DATA SHOWN →
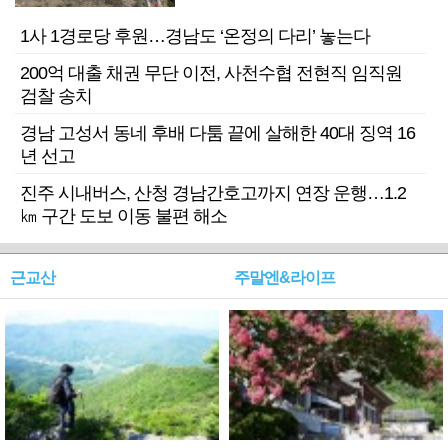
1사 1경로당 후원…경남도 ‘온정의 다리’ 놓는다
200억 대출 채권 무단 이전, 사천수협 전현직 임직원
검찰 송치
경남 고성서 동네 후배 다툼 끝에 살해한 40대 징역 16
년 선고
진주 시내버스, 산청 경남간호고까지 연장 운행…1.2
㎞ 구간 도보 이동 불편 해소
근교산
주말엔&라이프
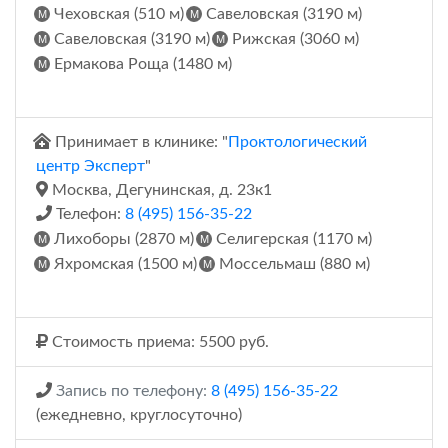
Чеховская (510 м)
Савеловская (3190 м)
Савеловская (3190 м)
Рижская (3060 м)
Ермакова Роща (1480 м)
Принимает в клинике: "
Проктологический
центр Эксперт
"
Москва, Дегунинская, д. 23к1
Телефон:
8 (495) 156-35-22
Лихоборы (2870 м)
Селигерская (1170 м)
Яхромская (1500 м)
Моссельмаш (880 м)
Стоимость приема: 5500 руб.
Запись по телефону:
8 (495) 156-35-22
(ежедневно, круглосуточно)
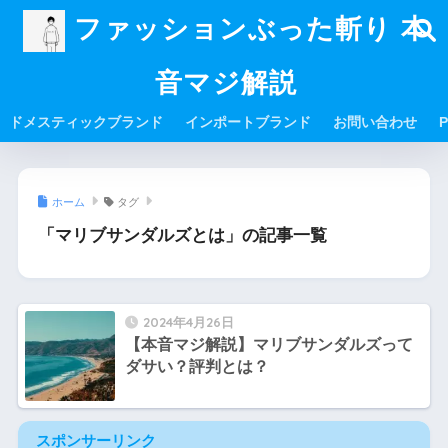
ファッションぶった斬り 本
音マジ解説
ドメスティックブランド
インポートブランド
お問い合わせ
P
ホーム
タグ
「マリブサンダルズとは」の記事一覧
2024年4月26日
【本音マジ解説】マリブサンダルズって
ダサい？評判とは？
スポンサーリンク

WHAT IS NEEDED →
For this task, give the full listing again verbatim and keep out every picture.

WRITTEN REPLY →
1사 1경로당 후원…경남도 ‘온정의 다리’ 놓는다
200억 대출 채권 무단 이전, 사천수협 전현직 임직원
검찰 송치
경남 고성서 동네 후배 다툼 끝에 살해한 40대 징역 16
년 선고
진주 시내버스, 산청 경남간호고까지 연장 운행…1.2
㎞ 구간 도보 이동 불편 해소
근교산
주말엔&라이프
Чеховская (510 м)
Савеловская (3190 м)
Савеловская (3190 м)
Рижская (3060 м)
Ермакова Роща (1480 м)
Принимает в клинике: "
Проктологический
центр Эксперт
"
Москва, Дегунинская, д. 23к1
Телефон:
8 (495) 156-35-22
Лихоборы (2870 м)
Селигерская (1170 м)
Яхромская (1500 м)
Моссельмаш (880 м)
Стоимость приема: 5500 руб.
Запись по телефону:
8 (495) 156-35-22
(ежедневно, круглосуточно)
ファッションぶった斬り 本
音マジ解説
ドメスティックブランド
インポートブランド
お問い合わせ
P
ホーム
タグ
「マリブサンダルズとは」の記事一覧
2024年4月26日
【本音マジ解説】マリブサンダルズって
ダサい？評判とは？
スポンサーリンク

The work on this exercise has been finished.